Saõ Paulo Airport: our group of four Minas Gerais raw milk cheese producers arrived to catch the direct connection flight to Italy. While waiting at the boarding gate, we realised that our flight would be crammed full of the most diverse food producers from all over Brazil and that they were all traveling to the same destination: the Terra Madre (Mother Earth) conference in Turin.
The right atmosphere for fraternizing was created there and then. Our group was introduced by Gabrio Marinozzi of SF Brasilia to the raw milk cheese producers of Santa Catarina, which lies about 2,000 kilometers to the south of our state To tell the truth, we were only vaguely aware that there was any such production in the south of Brazil, but they knew all about the battles waged by Minas producers against the ban on producing raw milk cheese in Brazil. We immediately found common ground on the problems encountered by both our communities, and we vowed to continue our conversations during the conference in an attempt to establish a future framework that could promote our common interests.
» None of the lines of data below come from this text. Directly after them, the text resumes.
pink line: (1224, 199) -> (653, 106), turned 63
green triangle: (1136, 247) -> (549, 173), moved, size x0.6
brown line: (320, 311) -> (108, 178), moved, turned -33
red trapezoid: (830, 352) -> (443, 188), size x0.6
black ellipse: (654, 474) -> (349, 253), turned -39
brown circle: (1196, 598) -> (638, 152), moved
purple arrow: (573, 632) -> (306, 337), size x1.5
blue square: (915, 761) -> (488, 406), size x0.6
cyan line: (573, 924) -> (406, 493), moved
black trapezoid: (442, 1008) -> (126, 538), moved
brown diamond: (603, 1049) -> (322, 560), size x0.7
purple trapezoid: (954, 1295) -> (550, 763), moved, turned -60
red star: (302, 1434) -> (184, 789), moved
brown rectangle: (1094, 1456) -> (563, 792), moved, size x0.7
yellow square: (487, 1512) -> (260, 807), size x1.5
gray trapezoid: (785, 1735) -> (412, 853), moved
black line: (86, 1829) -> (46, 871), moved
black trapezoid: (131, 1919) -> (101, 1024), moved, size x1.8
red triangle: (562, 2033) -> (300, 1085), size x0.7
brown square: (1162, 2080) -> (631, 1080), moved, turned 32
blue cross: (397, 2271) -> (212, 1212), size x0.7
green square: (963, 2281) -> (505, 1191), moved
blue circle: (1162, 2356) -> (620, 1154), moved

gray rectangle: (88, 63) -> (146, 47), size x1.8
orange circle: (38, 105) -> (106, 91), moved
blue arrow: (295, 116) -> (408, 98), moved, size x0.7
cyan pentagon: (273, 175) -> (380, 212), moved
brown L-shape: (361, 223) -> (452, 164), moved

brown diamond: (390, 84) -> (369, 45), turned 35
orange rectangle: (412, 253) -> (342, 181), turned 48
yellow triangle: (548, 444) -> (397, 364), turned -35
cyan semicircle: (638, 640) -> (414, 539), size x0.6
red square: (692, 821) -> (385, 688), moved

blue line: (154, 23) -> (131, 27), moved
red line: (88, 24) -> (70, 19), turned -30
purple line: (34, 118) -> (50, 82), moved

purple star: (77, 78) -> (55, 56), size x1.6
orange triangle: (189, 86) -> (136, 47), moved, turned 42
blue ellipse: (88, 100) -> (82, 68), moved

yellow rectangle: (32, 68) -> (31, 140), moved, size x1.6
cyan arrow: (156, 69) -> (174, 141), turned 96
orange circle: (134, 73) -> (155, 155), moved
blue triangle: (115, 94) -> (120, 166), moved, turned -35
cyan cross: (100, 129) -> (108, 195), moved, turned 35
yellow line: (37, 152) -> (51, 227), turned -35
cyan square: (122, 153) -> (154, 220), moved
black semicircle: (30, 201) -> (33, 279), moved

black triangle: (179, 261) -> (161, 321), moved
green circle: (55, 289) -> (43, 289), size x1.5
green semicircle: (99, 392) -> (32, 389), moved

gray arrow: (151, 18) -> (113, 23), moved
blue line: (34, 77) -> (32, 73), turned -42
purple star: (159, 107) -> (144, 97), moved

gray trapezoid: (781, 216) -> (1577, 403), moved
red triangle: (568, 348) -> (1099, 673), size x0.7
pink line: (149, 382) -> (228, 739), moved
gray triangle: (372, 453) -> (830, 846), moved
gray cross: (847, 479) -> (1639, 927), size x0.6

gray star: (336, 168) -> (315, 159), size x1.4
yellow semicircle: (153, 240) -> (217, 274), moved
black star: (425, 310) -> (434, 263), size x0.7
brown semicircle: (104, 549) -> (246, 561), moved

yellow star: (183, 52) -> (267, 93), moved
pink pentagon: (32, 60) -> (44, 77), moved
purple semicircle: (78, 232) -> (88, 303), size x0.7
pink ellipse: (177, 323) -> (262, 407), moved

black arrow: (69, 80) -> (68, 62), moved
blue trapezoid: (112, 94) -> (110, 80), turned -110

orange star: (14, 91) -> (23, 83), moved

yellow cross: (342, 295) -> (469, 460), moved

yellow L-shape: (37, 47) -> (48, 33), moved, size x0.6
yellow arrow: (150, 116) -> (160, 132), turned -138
We discovered that experiences similar to our own were being repeated amongst all the various groups who were chatting enthusiastically, exchanging addresses, brochures and even samples of chestnuts or the other products in their hand luggage. It was as if the whole of Brazil had been compressed into that airport boarding gate. Similarities and differences in our experiences formed the basis for an ongoing conversation with each and all. Once on the plane, we were already a fully integrated group and the sparkling atmosphere turned the twelve-hour flight to Milan into a pleasure in itself.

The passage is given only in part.